Exercise directions:
Output the records, every one, exactly as given.

+ + + +

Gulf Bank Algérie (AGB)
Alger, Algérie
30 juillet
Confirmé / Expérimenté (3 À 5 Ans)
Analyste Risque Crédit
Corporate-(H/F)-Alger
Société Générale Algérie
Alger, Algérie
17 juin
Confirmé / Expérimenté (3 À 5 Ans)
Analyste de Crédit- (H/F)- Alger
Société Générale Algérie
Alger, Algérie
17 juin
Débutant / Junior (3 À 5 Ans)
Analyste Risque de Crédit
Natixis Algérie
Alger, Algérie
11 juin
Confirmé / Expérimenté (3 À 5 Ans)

+ + + +

Answer:
Gulf Bank Algérie (AGB)
Alger, Algérie
30 juillet
Confirmé / Expérimenté (3 À 5 Ans)
Analyste Risque Crédit
Corporate-(H/F)-Alger
Société Générale Algérie
Alger, Algérie
17 juin
Confirmé / Expérimenté (3 À 5 Ans)
Analyste de Crédit- (H/F)- Alger
Société Générale Algérie
Alger, Algérie
17 juin
Débutant / Junior (3 À 5 Ans)
Analyste Risque de Crédit
Natixis Algérie
Alger, Algérie
11 juin
Confirmé / Expérimenté (3 À 5 Ans)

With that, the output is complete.